Would you transcribe the records below exactly, omitting every picture?

- **SUPPLIED RECORDS**:
[Start of section]
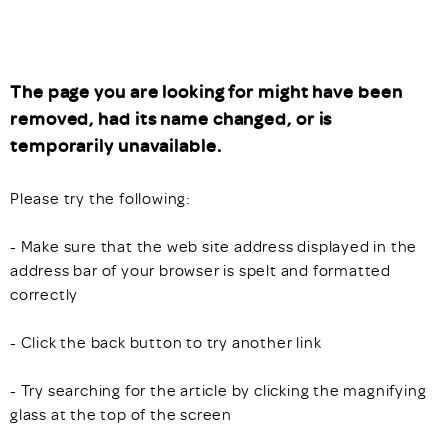
The page you are looking for might have been
removed, had its name changed, or is
temporarily unavailable.
Please try the following:
- Make sure that the web site address displayed in the
address bar of your browser is spelt and formatted
correctly
- Click the back button to try another link
- Try searching for the article by clicking the magnifying
glass at the top of the screen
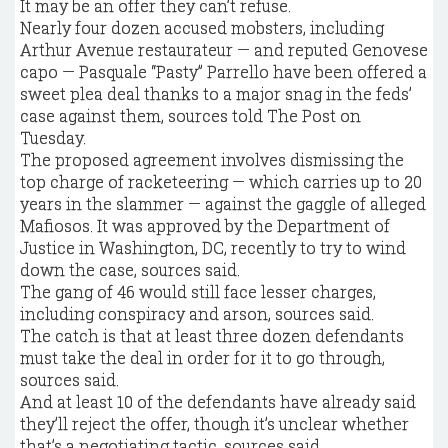
It may be an offer they can’t refuse.
Nearly four dozen accused mobsters, including
Arthur Avenue restaurateur — and reputed Genovese
capo — Pasquale “Pasty” Parrello have been offered a
sweet plea deal thanks to a major snag in the feds’
case against them, sources told The Post on
Tuesday.
The proposed agreement involves dismissing the
top charge of racketeering — which carries up to 20
years in the slammer — against the gaggle of alleged
Mafiosos. It was approved by the Department of
Justice in Washington, DC, recently to try to wind
down the case, sources said.
The gang of 46 would still face lesser charges,
including conspiracy and arson, sources said.
The catch is that at least three dozen defendants
must take the deal in order for it to go through,
sources said.
And at least 10 of the defendants have already said
they’ll reject the offer, though it’s unclear whether
that’s a negotiating tactic, sources said.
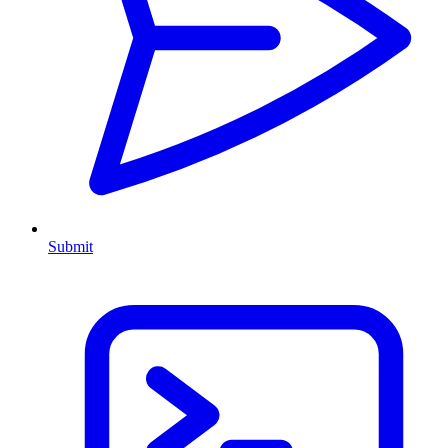
Submit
[End of section]
- **REPLY**:
The page you are looking for might have been
removed, had its name changed, or is
temporarily unavailable.
Please try the following:
- Make sure that the web site address displayed in the
address bar of your browser is spelt and formatted
correctly
- Click the back button to try another link
- Try searching for the article by clicking the magnifying
glass at the top of the screen
It may be an offer they can’t refuse.
Nearly four dozen accused mobsters, including
Arthur Avenue restaurateur — and reputed Genovese
capo — Pasquale “Pasty” Parrello have been offered a
sweet plea deal thanks to a major snag in the feds’
case against them, sources told The Post on
Tuesday.
The proposed agreement involves dismissing the
top charge of racketeering — which carries up to 20
years in the slammer — against the gaggle of alleged
Mafiosos. It was approved by the Department of
Justice in Washington, DC, recently to try to wind
down the case, sources said.
The gang of 46 would still face lesser charges,
including conspiracy and arson, sources said.
The catch is that at least three dozen defendants
must take the deal in order for it to go through,
sources said.
And at least 10 of the defendants have already said
they’ll reject the offer, though it’s unclear whether
that’s a negotiating tactic, sources said.
Submit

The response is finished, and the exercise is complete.